BERDARAH-DARAH MENGGUGAT BULAN


 Pungguk tidak lagi merindukan bulan, sekarang Pungguk ingin menggugat Bulan. 


Nama asli Pungguk adalah Agung. Karena dia suka sekali nongkrong di dahan pohon sampai malam larut, dan lebih lama lagi ketika bulan purnama tayang di langit, lama-lama dia dipanggil demikian. Ketika dia duduk bertengger, orang-orang melihat siluetnya, terutama ketika bulan purnama tayang di langit, seperti pungguk. Seperti pungguk merindukan bulan.

Pungguk mencintai gadis bernama Bulan di kampung. Dari kecil ingusan dia sudah mengejar gadis berparas elok seperti bulan purnama itu. Ketika dicandai teman-temannya karena cintanya tak berbalas, Pungguk tak pernah sakit hati. Baginya, mencintai Bulan meski tak kunjung berbalas, adalah sebuah seni, adalah sebuah pelajaran hidup, adalah apa yang menjadikan hidupnya bergairah. 

“Aku ini adalah Putera Kayangan yang turun ke bumi untuk mencari sekuntum mawar putih untuk kupersembahkan kepada Puteri Bulan. Sayang, aku melanggar pantangan ayahku, sehingga aku dikutuk tinggal di sini, dan berakhir dalam tubuh anak lelaki berwajah seperti pungguk ini.” Benar, wajah Agung alias Pungguk, mirip burung pungguk.

Pungguk menyandang identitas dengan penuh bangga. Di acara festival kampungnya, dia berdandan sebagai pungguk.
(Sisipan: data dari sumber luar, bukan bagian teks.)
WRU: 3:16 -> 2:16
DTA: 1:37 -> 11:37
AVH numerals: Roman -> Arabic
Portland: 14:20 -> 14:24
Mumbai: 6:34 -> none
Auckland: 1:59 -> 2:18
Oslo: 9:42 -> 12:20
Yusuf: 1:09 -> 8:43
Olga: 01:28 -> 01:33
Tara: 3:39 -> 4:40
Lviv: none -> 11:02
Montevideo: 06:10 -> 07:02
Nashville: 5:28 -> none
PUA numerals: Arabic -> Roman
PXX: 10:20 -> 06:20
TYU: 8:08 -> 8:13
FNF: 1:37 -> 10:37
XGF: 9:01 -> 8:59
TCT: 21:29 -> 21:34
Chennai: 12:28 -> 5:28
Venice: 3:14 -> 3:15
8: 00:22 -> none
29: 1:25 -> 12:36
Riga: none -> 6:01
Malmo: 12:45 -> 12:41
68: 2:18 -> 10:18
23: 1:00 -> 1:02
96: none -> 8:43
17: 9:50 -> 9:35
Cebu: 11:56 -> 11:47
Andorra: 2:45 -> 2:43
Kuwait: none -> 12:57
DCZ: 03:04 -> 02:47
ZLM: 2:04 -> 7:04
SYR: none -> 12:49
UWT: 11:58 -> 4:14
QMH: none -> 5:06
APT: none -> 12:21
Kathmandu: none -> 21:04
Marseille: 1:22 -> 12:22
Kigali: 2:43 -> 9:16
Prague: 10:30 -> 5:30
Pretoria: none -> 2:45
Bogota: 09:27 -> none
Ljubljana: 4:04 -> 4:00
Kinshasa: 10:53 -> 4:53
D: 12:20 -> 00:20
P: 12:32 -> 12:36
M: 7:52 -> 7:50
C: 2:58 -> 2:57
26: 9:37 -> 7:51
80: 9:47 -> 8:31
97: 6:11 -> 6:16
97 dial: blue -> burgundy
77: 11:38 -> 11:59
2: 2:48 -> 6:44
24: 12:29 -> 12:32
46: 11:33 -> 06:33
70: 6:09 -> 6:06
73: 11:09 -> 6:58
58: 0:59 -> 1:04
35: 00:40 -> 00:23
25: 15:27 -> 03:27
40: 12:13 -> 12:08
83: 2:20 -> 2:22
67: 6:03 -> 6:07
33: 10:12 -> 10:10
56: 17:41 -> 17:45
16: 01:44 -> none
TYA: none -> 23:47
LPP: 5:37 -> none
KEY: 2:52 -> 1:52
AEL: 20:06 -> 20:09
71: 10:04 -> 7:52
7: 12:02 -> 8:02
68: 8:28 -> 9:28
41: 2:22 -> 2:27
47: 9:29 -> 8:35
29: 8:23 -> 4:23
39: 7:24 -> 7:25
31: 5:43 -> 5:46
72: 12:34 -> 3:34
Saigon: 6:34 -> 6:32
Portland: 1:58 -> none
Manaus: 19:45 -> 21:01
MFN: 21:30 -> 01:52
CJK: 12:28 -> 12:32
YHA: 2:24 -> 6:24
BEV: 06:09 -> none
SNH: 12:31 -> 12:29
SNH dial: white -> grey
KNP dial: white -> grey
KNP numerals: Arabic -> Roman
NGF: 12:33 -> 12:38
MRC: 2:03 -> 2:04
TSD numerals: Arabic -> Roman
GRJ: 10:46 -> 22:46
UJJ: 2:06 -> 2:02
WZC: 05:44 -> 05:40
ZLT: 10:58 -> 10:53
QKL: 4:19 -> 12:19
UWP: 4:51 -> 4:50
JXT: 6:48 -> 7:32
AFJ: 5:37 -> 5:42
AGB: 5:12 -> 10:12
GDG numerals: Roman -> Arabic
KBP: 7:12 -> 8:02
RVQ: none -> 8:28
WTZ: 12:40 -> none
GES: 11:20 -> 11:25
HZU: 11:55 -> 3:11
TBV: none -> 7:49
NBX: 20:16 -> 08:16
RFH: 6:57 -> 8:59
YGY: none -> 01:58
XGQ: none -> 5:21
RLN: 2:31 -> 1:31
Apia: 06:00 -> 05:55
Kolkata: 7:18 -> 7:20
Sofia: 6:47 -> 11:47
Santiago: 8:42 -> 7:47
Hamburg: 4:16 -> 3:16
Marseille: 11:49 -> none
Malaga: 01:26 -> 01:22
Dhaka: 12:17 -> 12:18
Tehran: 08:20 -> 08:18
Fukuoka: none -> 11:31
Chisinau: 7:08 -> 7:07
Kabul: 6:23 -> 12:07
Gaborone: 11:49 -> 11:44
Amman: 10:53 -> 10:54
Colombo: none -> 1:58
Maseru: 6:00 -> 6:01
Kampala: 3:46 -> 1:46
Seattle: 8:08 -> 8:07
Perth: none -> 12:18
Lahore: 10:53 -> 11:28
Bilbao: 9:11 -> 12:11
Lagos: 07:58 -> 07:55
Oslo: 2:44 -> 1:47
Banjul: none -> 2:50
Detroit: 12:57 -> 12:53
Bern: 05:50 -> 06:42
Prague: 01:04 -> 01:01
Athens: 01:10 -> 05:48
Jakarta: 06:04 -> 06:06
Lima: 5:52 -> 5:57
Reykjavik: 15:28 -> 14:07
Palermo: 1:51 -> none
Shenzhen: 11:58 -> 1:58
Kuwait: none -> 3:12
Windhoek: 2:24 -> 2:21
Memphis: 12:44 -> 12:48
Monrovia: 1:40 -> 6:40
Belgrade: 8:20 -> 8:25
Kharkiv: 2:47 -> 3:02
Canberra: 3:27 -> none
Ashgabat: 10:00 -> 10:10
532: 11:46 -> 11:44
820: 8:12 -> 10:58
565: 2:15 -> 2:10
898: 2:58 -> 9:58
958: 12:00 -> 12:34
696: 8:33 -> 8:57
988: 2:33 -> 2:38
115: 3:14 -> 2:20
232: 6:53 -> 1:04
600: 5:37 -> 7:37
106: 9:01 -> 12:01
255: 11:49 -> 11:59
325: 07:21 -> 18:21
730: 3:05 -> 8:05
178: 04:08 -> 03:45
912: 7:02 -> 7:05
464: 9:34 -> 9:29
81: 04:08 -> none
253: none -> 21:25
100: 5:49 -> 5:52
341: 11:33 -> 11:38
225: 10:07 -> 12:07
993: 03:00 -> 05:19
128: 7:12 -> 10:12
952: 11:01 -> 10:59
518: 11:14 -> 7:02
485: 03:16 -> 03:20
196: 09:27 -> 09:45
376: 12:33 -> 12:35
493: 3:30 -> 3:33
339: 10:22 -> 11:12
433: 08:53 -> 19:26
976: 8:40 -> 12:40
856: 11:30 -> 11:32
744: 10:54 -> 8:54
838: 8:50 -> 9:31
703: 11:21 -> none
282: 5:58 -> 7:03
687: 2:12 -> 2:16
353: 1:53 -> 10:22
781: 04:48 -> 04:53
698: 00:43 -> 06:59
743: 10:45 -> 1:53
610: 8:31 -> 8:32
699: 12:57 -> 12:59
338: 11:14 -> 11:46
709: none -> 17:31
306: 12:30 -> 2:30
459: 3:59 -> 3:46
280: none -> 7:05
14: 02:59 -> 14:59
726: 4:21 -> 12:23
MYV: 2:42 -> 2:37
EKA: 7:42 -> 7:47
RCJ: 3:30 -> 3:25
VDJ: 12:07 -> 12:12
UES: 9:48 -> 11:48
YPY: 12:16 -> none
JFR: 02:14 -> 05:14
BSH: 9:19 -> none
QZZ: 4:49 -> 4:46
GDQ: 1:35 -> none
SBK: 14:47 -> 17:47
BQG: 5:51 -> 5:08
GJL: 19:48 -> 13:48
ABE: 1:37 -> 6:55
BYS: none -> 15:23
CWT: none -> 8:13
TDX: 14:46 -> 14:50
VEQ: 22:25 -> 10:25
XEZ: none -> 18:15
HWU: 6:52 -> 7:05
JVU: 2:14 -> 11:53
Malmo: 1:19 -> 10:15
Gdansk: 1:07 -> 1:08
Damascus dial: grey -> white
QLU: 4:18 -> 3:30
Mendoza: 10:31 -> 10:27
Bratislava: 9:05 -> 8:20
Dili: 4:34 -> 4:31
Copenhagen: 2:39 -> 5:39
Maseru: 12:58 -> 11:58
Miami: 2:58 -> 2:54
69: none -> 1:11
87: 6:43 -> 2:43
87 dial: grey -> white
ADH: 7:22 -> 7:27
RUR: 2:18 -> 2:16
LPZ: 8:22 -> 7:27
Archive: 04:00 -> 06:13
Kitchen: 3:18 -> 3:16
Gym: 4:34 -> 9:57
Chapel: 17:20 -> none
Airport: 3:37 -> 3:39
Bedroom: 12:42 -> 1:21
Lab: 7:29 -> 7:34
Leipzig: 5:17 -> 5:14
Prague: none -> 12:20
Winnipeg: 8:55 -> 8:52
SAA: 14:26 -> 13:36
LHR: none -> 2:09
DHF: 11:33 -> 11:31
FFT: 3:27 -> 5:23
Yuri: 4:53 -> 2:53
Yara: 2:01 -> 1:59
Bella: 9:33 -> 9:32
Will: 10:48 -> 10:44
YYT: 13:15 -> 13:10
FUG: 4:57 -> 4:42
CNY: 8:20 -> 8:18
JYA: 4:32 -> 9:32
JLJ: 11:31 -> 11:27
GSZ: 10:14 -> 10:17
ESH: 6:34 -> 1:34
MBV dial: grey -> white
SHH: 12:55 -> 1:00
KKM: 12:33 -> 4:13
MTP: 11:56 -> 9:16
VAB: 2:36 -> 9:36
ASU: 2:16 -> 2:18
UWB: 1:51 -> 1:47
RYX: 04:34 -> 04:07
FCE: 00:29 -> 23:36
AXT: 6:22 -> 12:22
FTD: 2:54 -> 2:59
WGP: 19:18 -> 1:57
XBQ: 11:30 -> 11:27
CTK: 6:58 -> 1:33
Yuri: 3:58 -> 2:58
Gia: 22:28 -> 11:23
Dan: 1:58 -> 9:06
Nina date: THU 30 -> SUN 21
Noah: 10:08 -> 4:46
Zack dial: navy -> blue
Semua orang terkesima melihatnya. Pungguk begitu pandai memanfaatkan daun-daunan kering, kain perca bekas jahitan, sabut kelapa, dan apa pun benda-benda terbuang lainnya menjadi kostum. Meski dia tidak juara satu pada festival itu, ada satu orang yang terkesima padanya melebihi yang lain.

Dia adalah Bulan.

Suatu malam, Pungguk merasakan bulan di langit bersinar lebih terang. Dia duduk termenung, mengagumi keindahannya. Pada permukaan bulan yang terang, Pungguk melihat wajah si Bulan. Senyumnya merekah. Pungguk menjulurkan tangannya, mau memeluk Bulan. Lalu… seseorang menepis tangan Pungguk. Sekonyong-konyong mengagetkan Pungguk. 

“Heiii!!” Pungguk protes.

Lalu dia terdiam. Dia terpana. 

Malam ini Pungguk tidak sendiri. Bulan yang selama ini dia kejar-kejar akhirnya datang mengabulkan keinginan hati. “Ini,” kata Bulan, menyodorkan sesuatu ke Pungguk. Pungguk terlalu terpana sehingga dia tak melihat apa yang disodorkan Bulan. Bulan purnama di langit langsung Pungguk cueki. Yang ada di hadapannya jauh lebih indah.

“Hei, bengong saja,” tegur Bulan. 

Pungguk bersin. Rupanya Bulan iseng menggelitiki hidung Pungguk pakai setangkai bunga mawar putih yang dari tadi disodorkan tapi diabaikan oleh Pungguk.

“Aku… cinta kamu,” Pungguk keceplosan.

Bulan tertawa. Manis. Mengagumkan. Mendebarkan.


“Yah, tidak seru lagi, nih,” kata teman-teman Pungguk, soalnya Pungguk tidak lagi merindukan Bulan, karena sekarang sudah di pelukan.

Di kampung yang miskin itu, benih cinta Pungguk dan Bulan jadi perbincangan. Sebagian menyebut mereka pasangan si cantik dan si buruk rupa, sementara yang lain melihat bahwa cinta tak pernah memandang paras. 

“Kita jadi panutan, nih” kata Bulan.

Meski sudah berbulan-bulan lamanya mereka berpacaran, Pungguk masih tak percaya dia bisa mendapatkan hatinya Bulan. “Panutan?”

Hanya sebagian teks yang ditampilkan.